→ Your task:
Every entry that follows should be written out again exactly.

→ Extracted entries:
════════════════════

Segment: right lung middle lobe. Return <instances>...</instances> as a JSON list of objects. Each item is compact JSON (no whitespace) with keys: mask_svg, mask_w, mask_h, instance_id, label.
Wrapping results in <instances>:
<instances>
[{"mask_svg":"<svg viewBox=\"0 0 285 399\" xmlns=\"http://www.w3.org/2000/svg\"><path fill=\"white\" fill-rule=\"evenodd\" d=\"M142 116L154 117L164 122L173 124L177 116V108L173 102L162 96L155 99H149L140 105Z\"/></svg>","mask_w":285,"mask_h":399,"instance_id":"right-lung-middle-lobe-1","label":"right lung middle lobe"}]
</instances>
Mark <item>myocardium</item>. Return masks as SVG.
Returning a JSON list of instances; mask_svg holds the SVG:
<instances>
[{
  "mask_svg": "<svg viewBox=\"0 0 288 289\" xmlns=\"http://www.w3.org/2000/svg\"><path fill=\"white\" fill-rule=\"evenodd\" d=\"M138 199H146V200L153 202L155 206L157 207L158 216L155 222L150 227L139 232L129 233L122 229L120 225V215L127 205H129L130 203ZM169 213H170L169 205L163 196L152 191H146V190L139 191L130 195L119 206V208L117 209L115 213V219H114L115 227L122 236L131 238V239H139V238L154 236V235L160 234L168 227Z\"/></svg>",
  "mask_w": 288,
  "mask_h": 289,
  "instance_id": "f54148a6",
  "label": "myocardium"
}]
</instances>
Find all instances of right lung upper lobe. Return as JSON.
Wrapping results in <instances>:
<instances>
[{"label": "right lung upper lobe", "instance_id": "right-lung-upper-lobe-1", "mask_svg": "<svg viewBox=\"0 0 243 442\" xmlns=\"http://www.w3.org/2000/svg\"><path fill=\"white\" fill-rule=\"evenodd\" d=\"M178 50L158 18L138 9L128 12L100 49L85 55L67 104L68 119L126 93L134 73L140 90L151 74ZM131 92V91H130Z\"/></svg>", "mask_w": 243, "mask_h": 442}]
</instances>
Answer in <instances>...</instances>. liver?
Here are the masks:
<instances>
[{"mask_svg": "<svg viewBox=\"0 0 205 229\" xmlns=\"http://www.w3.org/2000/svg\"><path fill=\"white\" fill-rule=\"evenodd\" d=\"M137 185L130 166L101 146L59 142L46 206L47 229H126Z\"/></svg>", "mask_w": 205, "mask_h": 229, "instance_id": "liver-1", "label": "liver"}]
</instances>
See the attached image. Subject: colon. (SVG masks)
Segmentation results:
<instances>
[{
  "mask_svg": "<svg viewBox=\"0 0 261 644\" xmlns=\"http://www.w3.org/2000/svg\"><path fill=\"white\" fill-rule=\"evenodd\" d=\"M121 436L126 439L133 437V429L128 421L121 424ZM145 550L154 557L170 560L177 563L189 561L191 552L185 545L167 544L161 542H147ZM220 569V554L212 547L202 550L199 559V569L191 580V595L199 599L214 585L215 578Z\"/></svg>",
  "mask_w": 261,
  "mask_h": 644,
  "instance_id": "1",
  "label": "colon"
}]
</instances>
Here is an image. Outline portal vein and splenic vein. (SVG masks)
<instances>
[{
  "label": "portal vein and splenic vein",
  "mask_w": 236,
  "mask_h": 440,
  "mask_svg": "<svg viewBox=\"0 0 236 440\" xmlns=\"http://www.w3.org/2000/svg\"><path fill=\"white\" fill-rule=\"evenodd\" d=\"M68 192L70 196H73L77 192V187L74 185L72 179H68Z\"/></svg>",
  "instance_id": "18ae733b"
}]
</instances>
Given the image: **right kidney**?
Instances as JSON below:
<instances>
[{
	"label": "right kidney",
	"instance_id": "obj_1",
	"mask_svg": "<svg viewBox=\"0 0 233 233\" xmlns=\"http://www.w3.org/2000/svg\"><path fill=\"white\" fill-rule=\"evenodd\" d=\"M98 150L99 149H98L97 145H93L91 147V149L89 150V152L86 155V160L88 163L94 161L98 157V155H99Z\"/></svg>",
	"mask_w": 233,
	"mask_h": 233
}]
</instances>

════════════════════

→ Expected answer:
Segment: right lung middle lobe. Return <instances>...</instances> as a JSON list of objects. Each item is compact JSON (no whitespace) with keys: mask_svg, mask_w, mask_h, instance_id, label.
Wrapping results in <instances>:
<instances>
[{"mask_svg":"<svg viewBox=\"0 0 285 399\" xmlns=\"http://www.w3.org/2000/svg\"><path fill=\"white\" fill-rule=\"evenodd\" d=\"M142 116L154 117L164 122L173 124L177 116V108L173 102L162 96L155 99H149L140 105Z\"/></svg>","mask_w":285,"mask_h":399,"instance_id":"right-lung-middle-lobe-1","label":"right lung middle lobe"}]
</instances>
Mark <item>myocardium</item>. Return masks as SVG.
Returning a JSON list of instances; mask_svg holds the SVG:
<instances>
[{
  "mask_svg": "<svg viewBox=\"0 0 288 289\" xmlns=\"http://www.w3.org/2000/svg\"><path fill=\"white\" fill-rule=\"evenodd\" d=\"M138 199H146V200L153 202L155 206L157 207L158 216L155 222L150 227L139 232L129 233L122 229L120 225V215L127 205H129L130 203ZM169 213H170L169 205L163 196L152 191H146V190L139 191L130 195L119 206V208L117 209L115 213V219H114L115 227L122 236L131 238V239H139V238L154 236V235L160 234L168 227Z\"/></svg>",
  "mask_w": 288,
  "mask_h": 289,
  "instance_id": "f54148a6",
  "label": "myocardium"
}]
</instances>
Find all instances of right lung upper lobe. Return as JSON.
Wrapping results in <instances>:
<instances>
[{"label": "right lung upper lobe", "instance_id": "right-lung-upper-lobe-1", "mask_svg": "<svg viewBox=\"0 0 243 442\" xmlns=\"http://www.w3.org/2000/svg\"><path fill=\"white\" fill-rule=\"evenodd\" d=\"M178 50L158 18L138 9L128 12L100 49L85 55L67 104L68 119L126 93L134 73L140 90L151 74ZM131 92V91H130Z\"/></svg>", "mask_w": 243, "mask_h": 442}]
</instances>
Answer in <instances>...</instances>. liver?
Here are the masks:
<instances>
[{"mask_svg": "<svg viewBox=\"0 0 205 229\" xmlns=\"http://www.w3.org/2000/svg\"><path fill=\"white\" fill-rule=\"evenodd\" d=\"M137 185L130 166L101 146L59 142L46 206L47 229H126Z\"/></svg>", "mask_w": 205, "mask_h": 229, "instance_id": "liver-1", "label": "liver"}]
</instances>
See the attached image. Subject: colon. (SVG masks)
Segmentation results:
<instances>
[{
  "mask_svg": "<svg viewBox=\"0 0 261 644\" xmlns=\"http://www.w3.org/2000/svg\"><path fill=\"white\" fill-rule=\"evenodd\" d=\"M121 436L126 439L133 437V429L128 421L121 424ZM145 550L154 557L170 560L177 563L189 561L191 552L185 545L167 544L161 542H147ZM220 569V554L212 547L202 550L199 559V569L191 580V595L199 599L214 585L215 578Z\"/></svg>",
  "mask_w": 261,
  "mask_h": 644,
  "instance_id": "1",
  "label": "colon"
}]
</instances>
Here is an image. Outline portal vein and splenic vein. (SVG masks)
<instances>
[{
  "label": "portal vein and splenic vein",
  "mask_w": 236,
  "mask_h": 440,
  "mask_svg": "<svg viewBox=\"0 0 236 440\" xmlns=\"http://www.w3.org/2000/svg\"><path fill=\"white\" fill-rule=\"evenodd\" d=\"M68 192L70 196H73L77 192V187L74 185L72 179H68Z\"/></svg>",
  "instance_id": "18ae733b"
}]
</instances>
Given the image: **right kidney**?
Instances as JSON below:
<instances>
[{
	"label": "right kidney",
	"instance_id": "obj_1",
	"mask_svg": "<svg viewBox=\"0 0 233 233\" xmlns=\"http://www.w3.org/2000/svg\"><path fill=\"white\" fill-rule=\"evenodd\" d=\"M98 150L99 149H98L97 145H93L91 147V149L89 150V152L86 155V160L88 163L94 161L98 157V155H99Z\"/></svg>",
	"mask_w": 233,
	"mask_h": 233
}]
</instances>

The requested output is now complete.